Work instruction: Give the lines below again exactly, starting with the line that holds "正值草莓季造訪大湖，當然不能錯過採草莓的行" and going on through the line that holds "poser la lampe".
+===+
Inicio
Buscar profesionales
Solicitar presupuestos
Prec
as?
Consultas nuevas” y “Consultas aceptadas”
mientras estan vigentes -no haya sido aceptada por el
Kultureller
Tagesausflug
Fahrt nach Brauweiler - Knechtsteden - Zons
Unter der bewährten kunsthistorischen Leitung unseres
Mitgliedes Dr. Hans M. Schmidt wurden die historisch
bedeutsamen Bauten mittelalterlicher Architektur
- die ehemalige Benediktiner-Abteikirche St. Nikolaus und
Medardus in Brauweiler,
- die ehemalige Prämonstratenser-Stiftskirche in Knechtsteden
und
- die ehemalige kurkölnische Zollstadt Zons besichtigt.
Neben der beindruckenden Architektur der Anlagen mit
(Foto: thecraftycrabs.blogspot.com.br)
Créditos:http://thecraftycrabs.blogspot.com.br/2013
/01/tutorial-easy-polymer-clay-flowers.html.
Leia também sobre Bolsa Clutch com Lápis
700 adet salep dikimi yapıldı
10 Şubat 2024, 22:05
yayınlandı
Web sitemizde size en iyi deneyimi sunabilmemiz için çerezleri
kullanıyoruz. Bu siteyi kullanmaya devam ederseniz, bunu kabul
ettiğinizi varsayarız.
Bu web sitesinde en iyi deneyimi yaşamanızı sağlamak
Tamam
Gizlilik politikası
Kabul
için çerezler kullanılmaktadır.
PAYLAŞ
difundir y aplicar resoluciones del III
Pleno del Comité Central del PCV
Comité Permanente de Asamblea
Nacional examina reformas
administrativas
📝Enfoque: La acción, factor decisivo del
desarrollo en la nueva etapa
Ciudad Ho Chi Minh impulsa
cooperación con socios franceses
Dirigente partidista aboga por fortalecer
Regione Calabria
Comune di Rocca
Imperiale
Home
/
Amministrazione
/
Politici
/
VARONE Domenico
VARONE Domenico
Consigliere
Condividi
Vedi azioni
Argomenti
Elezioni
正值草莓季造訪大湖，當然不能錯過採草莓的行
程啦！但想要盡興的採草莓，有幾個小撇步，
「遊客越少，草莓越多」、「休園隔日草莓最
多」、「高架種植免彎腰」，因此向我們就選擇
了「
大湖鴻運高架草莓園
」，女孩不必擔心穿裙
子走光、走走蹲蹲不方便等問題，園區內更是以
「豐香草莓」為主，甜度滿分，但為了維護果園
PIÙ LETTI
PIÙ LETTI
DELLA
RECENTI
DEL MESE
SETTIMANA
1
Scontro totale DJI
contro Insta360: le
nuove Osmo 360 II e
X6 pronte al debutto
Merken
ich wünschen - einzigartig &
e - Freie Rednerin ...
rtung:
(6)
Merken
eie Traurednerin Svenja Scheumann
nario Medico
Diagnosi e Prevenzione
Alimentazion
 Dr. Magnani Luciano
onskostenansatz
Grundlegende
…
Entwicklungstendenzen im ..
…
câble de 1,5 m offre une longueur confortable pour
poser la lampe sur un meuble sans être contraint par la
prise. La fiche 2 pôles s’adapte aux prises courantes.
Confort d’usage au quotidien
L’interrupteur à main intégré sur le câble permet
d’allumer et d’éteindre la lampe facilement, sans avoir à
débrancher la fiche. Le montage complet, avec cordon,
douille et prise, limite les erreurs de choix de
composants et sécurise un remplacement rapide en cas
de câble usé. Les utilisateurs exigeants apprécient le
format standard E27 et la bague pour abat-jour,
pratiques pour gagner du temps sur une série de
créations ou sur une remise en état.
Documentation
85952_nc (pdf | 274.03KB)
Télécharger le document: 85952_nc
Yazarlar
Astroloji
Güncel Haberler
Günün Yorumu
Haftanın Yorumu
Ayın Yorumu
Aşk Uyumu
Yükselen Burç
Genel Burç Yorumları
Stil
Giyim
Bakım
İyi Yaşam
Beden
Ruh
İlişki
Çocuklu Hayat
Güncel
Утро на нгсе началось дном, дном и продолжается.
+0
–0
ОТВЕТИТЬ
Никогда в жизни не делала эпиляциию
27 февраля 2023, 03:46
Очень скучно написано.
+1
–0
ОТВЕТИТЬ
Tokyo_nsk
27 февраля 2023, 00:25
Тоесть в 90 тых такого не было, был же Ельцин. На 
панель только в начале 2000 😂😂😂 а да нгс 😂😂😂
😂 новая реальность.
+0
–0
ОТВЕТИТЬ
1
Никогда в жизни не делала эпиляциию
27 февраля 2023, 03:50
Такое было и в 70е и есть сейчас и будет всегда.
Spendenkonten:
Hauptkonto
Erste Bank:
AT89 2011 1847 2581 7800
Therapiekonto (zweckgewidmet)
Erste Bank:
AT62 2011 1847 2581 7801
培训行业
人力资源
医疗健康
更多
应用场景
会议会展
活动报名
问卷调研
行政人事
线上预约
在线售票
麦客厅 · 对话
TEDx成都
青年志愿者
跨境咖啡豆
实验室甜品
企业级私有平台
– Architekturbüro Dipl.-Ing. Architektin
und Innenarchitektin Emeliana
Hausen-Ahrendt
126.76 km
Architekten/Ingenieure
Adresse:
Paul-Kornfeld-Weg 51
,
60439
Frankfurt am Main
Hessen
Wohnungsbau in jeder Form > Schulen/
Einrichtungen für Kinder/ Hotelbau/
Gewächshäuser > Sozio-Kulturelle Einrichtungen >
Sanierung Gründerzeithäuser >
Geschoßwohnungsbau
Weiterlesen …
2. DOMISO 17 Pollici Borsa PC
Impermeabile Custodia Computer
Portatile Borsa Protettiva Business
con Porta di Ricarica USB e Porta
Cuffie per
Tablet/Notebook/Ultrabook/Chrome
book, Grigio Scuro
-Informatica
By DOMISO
+===+
Task answer:
正值草莓季造訪大湖，當然不能錯過採草莓的行
程啦！但想要盡興的採草莓，有幾個小撇步，
「遊客越少，草莓越多」、「休園隔日草莓最
多」、「高架種植免彎腰」，因此向我們就選擇
了「
大湖鴻運高架草莓園
」，女孩不必擔心穿裙
子走光、走走蹲蹲不方便等問題，園區內更是以
「豐香草莓」為主，甜度滿分，但為了維護果園
PIÙ LETTI
PIÙ LETTI
DELLA
RECENTI
DEL MESE
SETTIMANA
1
Scontro totale DJI
contro Insta360: le
nuove Osmo 360 II e
X6 pronte al debutto
Merken
ich wünschen - einzigartig &
e - Freie Rednerin ...
rtung:
(6)
Merken
eie Traurednerin Svenja Scheumann
nario Medico
Diagnosi e Prevenzione
Alimentazion
 Dr. Magnani Luciano
onskostenansatz
Grundlegende
…
Entwicklungstendenzen im ..
…
câble de 1,5 m offre une longueur confortable pour
poser la lampe sur un meuble sans être contraint par la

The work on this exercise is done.